We continued on our way to the fast food place. We waited patiently, still hoping to see some we already knew but they didn’t show up. The little street girl we had befriended earlier came over and sat with us wanting to play rather than beg with her mother. Beng played with her and her dirty, but sweet little face brightened with a smile. We decided to call it a night. Beng and I said goodbye to the others and began to walk home. As we passed the same busy corner, I saw “Jann” standing there awkwardly. I reached for her hand as I passed and she grabbed on to it. I gave her a quick hug and she began to cry again. I walked away but I felt an ache in my heart. “I don’t want to let her go.” I said to Beng. Then it hit me. Why should we leave her on the street for another night? Why should she be forced to take even one more customer? I quickly turned and walked back to her. “Do you want to stop working tonight?” She said “yes.” I pulled her over to a less conspicuous spot and said, “Okay we will help you. I don’t want you to work tonight.” She began to cry again. “Here is some money for taxi and for food. You go back to your room and rest tonight. Tomorrow you call Jennie. God has heard your cries. We are going to help you to go home.” “Jann” burst into tears and said thank you over and over. We hugged her again and sent her back to her room. I went home feeling a mix of joy and sorrow.

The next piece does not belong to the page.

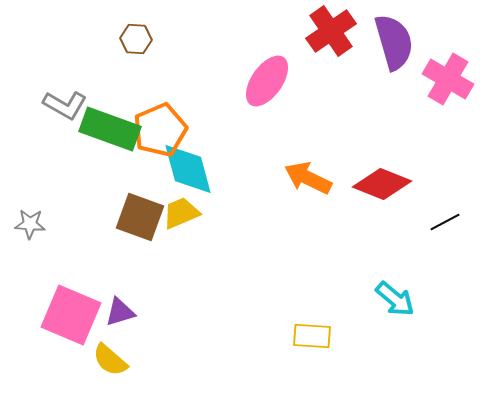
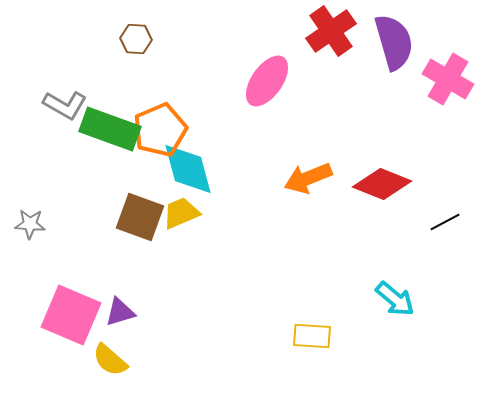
orange arrow: rotated 48 degrees counterclockwise
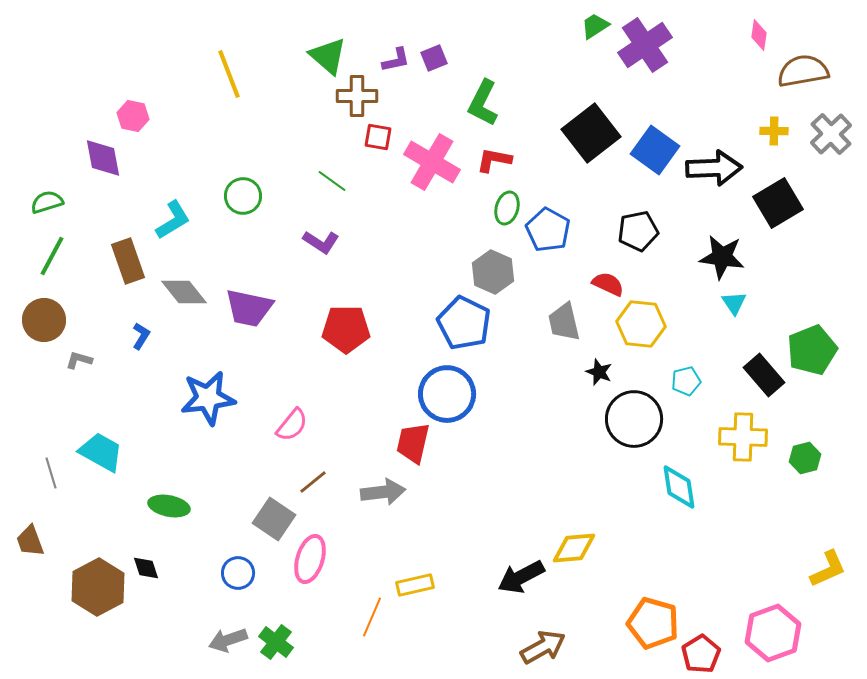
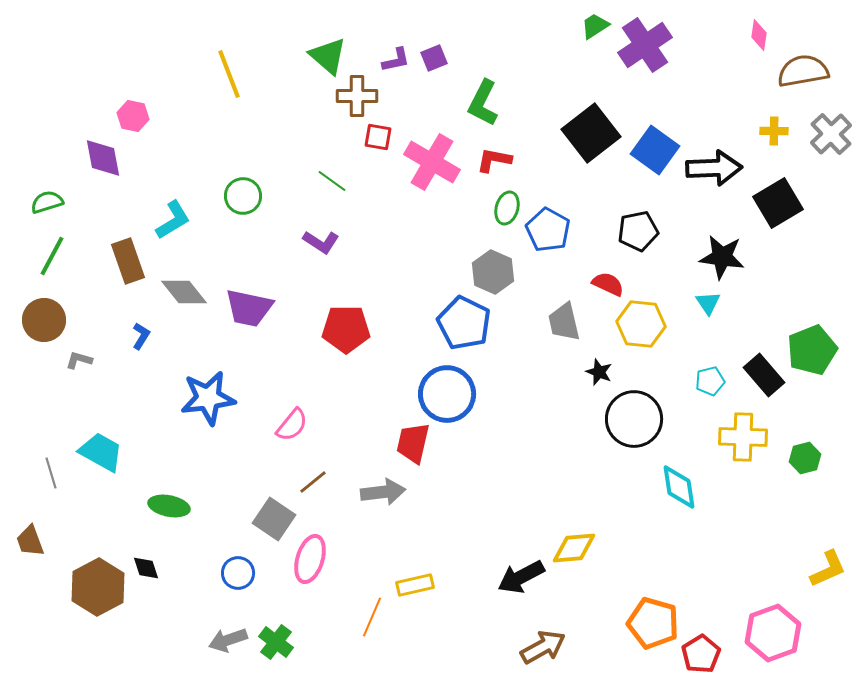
cyan triangle at (734, 303): moved 26 px left
cyan pentagon at (686, 381): moved 24 px right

The nightlife of the streets of Bangkok is intense. People from all walks of life bump against each other and interact through various forms of exploitation, greed, and brokenness. To passers by these African women may just be streetwalkers looking for money through the selling of their bodies. Few see past the surface. Few stop to ask. God sees and on this night God heard the cry of this woman. He gave us eyes to see tonight beneath the surface. We were there in the right place and the right time by God’s appointment. Once again, we got to participate in one of God’s miracles. Once again God’s love was demonstrated. “Kwagala Nyo!” “I love you very much!” It pushes back the darkness every time.